EXTRACTED INFORMATION Block Start

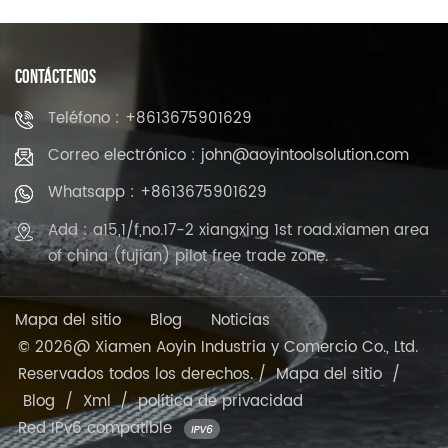
CONTÁCTENOS
Teléfono : +8613675901629
Correo electrónico : john@aoyintoolsolution.com
Whatsapp : +8613675901629
Add : a15,1/f,no.17-2 xiangxing 1st road.xiamen area
of china (fujian) pilot free trade zone.
Mapa del sitio
Blog
Noticias
© 2026@ Xiamen Aoyin Industria y Comercio Co., Ltd.
Reservados todos los derechos. /
Mapa del sitio
/
Blog
/
Xml
/
política de privacidad
Red IPv6 compatible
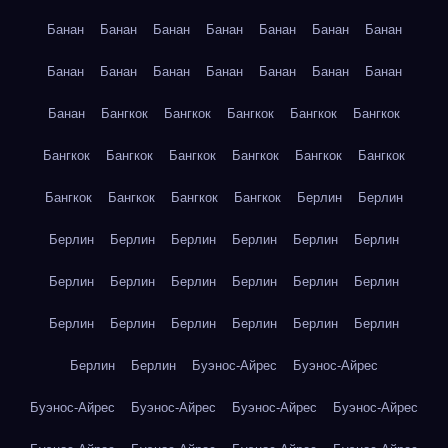
Банан
Банан
Банан
Банан
Банан
Банан
Банан
Банан
Банан
Банан
Банан
Банан
Банан
Банан
Банан
Бангкок
Бангкок
Бангкок
Бангкок
Бангкок
Бангкок
Бангкок
Бангкок
Бангкок
Бангкок
Бангкок
Бангкок
Бангкок
Бангкок
Бангкок
Берлин
Берлин
Берлин
Берлин
Берлин
Берлин
Берлин
Берлин
Берлин
Берлин
Берлин
Берлин
Берлин
Берлин
Берлин
Берлин
Берлин
Берлин
Берлин
Берлин
Берлин
Берлин
Буэнос-Айрес
Буэнос-Айрес
Буэнос-Айрес
Буэнос-Айрес
Буэнос-Айрес
Буэнос-Айрес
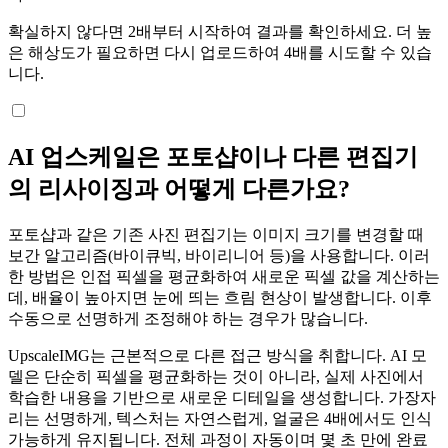
확실하지 않다면 2배부터 시작하여 결과를 확인하세요. 더 높
은 해상도가 필요하면 다시 업로드하여 4배를 시도할 수 있습
니다.
AI 업스케일은 포토샵이나 다른 편집기
의 리사이징과 어떻게 다른가요?
포토샵과 같은 기존 사진 편집기는 이미지 크기를 변경할 때
보간 알고리즘(바이큐빅, 바이리니어 등)을 사용합니다. 이러
한 방법은 인접 픽셀을 평균화하여 새로운 픽셀 값을 계산하는
데, 배율이 높아지면 눈에 띄는 흐림 현상이 발생합니다. 이후
수동으로 선명하게 조정해야 하는 경우가 많습니다.
UpscaleIMG는 근본적으로 다른 접근 방식을 취합니다. AI 모
델은 단순히 픽셀을 평균화하는 것이 아니라, 실제 사진에서
학습한 내용을 기반으로 새로운 디테일을 생성합니다. 가장자
리는 선명하게, 텍스처는 자연스럽게, 얼굴은 4배에서도 인식
가능하게 유지됩니다. 전체 과정이 자동이며 몇 초 만에 완료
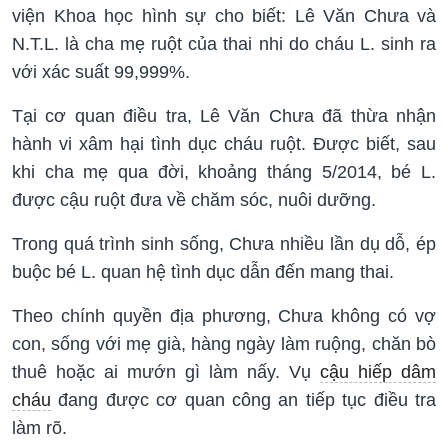
viện Khoa học hình sự cho biết: Lê Văn Chưa và
N.T.L. là cha mẹ ruột của thai nhi do cháu L. sinh ra
với xác suất 99,999%.
Tại cơ quan điều tra, Lê Văn Chưa đã thừa nhận
hành vi xâm hại tình dục cháu ruột. Được biết, sau
khi cha mẹ qua đời, khoảng tháng 5/2014, bé L.
được cậu ruột đưa về chăm sóc, nuôi dưỡng.
Trong quá trình sinh sống, Chưa nhiều lần dụ dỗ, ép
buộc bé L. quan hệ tình dục dẫn đến mang thai.
Theo chính quyền địa phương, Chưa không có vợ
con, sống với mẹ già, hàng ngày làm ruộng, chăn bò
thuê hoặc ai mướn gì làm nấy. Vụ
cậu hiếp dâm
cháu
đang được cơ quan công an tiếp tục điều tra
làm rõ.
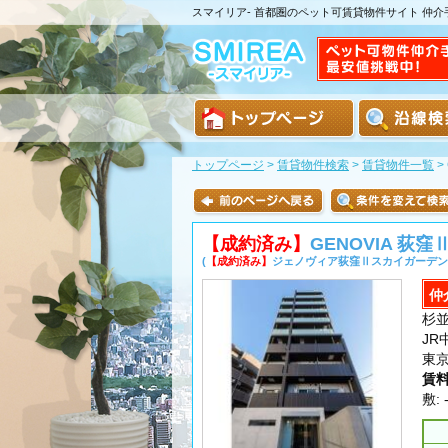
スマイリア- 首都圏のペット可賃貸物件サイト 仲
トップページ
>
賃貸物件検索
>
賃貸物件一覧
>
【成約済み】
GENOVIA 荻窪Ⅱ
(
【成約済み】
ジェノヴィア荻窪Ⅱスカイガーデン 
仲
杉並
JR
東
賃
敷: 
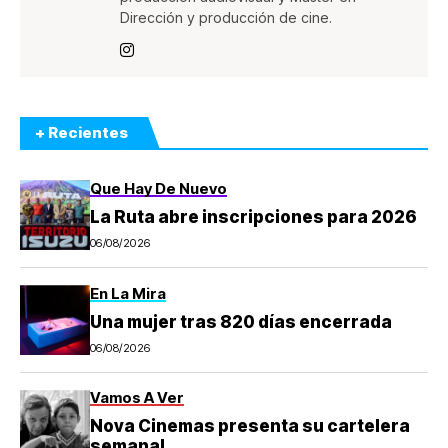
Dirección y producción de cine.
+ Recientes
Que Hay De Nuevo
La Ruta abre inscripciones para 2026
06/08/2026
En La Mira
Una mujer tras 820 días encerrada
06/08/2026
Vamos A Ver
Nova Cinemas presenta su cartelera
semanal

EXTRACTED INFORMATION Block End

YOUR OBJECTIVE - Scan the entries for the word "sinh". Report each line that has it.

WORKED SOLUTION -
N.T.L. là cha mẹ ruột của thai nhi do cháu L. sinh ra
Trong quá trình sinh sống, Chưa nhiều lần dụ dỗ, ép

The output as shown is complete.